BELGIUM: Early last month La Libre Belgique published excerpts from an interim report drawn up by the Audit Commission (Cour des Comptes) which said Belgian National Railways had broken European rules on public financing.
Specifically, the newspaper highlighted a sum of €426m forming part of a €510m government grant intended to provide SNCB’s operating arm with an increase in capital, but the money, according to the report, had been used for commercial purposes. The newspaper reported that €244·8m had been granted on an unsecured basis to boost the funding of commercial passenger services, and a further €181·2m had been provided to the freight business B-Cargo as an internal loan. When official requests were made for a breakdown of SNCB’s accounts, they were either ignored or only partially answered, according to the newspaper.
The report also said that SNCB’s financing arrangements contravened the management contract agreed with government for 2008-12, and that SNCB had failed to respect administrative procedures for investment agreed with the ?Directorate General of Land Transport.
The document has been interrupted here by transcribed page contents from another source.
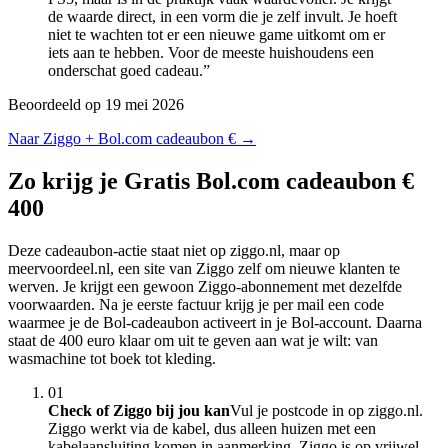
de waarde direct, in een vorm die je zelf invult. Je hoeft
niet te wachten tot er een nieuwe game uitkomt om er
iets aan te hebben. Voor de meeste huishoudens een
onderschat goed cadeau.
”
Beoordeeld op 19 mei 2026
Naar Ziggo + Bol.com cadeaubon € →
Zo krijg je Gratis Bol.com cadeaubon €
400
Deze cadeaubon-actie staat niet op ziggo.nl, maar op
meervoordeel.nl, een site van Ziggo zelf om nieuwe klanten te
werven. Je krijgt een gewoon Ziggo-abonnement met dezelfde
voorwaarden. Na je eerste factuur krijg je per mail een code
waarmee je de Bol-cadeaubon activeert in je Bol-account. Daarna
staat de 400 euro klaar om uit te geven aan wat je wilt: van
wasmachine tot boek tot kleding.
01
Check of Ziggo bij jou kan
Vul je postcode in op ziggo.nl.
Ziggo werkt via de kabel, dus alleen huizen met een
kabelaansluiting komen in aanmerking. Ziggo is op vrijwel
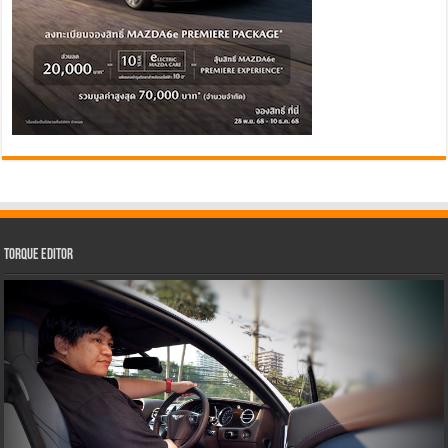
Torque Editor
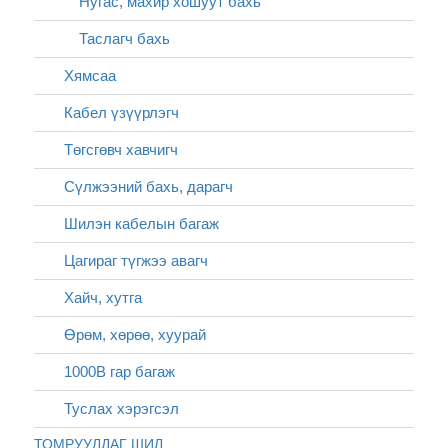
Нугас, махир хошуут бахь
Таслагч бахь
Хямсаа
Кабел үзүүрлэгч
Төгсгөвч хавчигч
Сүлжээний бахь, дарагч
Шилэн кабелын багаж
Цагираг түгжээ авагч
Хайч, хутга
Өрөм, хөрөө, хуурай
1000В гар багаж
Туслах хэрэгсэл
ТОМРУУЛДАГ ШИЛ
La Libre Belgique concluded that SNCB’s financial situation was precarious, suggesting that the commercial passenger business had only turned in positive figures in 2005-07 thanks to the use of state grants. The freight sector was in even more serious trouble, it said, and B-Cargo would be unlikely to survive under present conditions, not least because of debts amounting to €113·5m.
On September 16 the European Commission confirmed that it had received a complaint from the European Rail Freight Association about alleged cross-subsidies within SNCB, obliging the Commission to open an enquiry. On the following day SNCB issued a statement from Chief Executive Marc Descheemaecker refuting all the accusations. Descheemaecker explained that the €510m in question 'corrected something that had been forgotten. It was not a case of working capital being increased by money falling from the sky’, but of putting in order the funding arrangements set up when SNCB was restructured in 2005. Provision had been made for funds to be transferred from the former SNCB to B-Cargo, but in practice the freight business had started out that year with no working capital, and this had subsequently been put right by the €500m grant. Descheemaecker told l’Echo that he was 'disappointed that some people had a short memory’, referring to 'leaks organised by people whose agenda was obviously not to support SNCB’.
Descheemaecker went on to say that the interim report was in reality an exchange of information in the form of questions 'according to good practice and corporate governance’ before the final report was completed in a few months’ time, L’Echo reported. Asked to comment, SNCB told Railway Gazette International on September 18 that 'all the accusations are false’, pointing out that Descheemaecker had said SNCB had all the documents necessary to prove its case.
Meanwhile, in response to accusations made by the EC in June that SNCB was not adhering to European rules, the Belgian government is to introduce legislation forbidding directors of infrastructure company Infrabel from sitting on the SNCB board.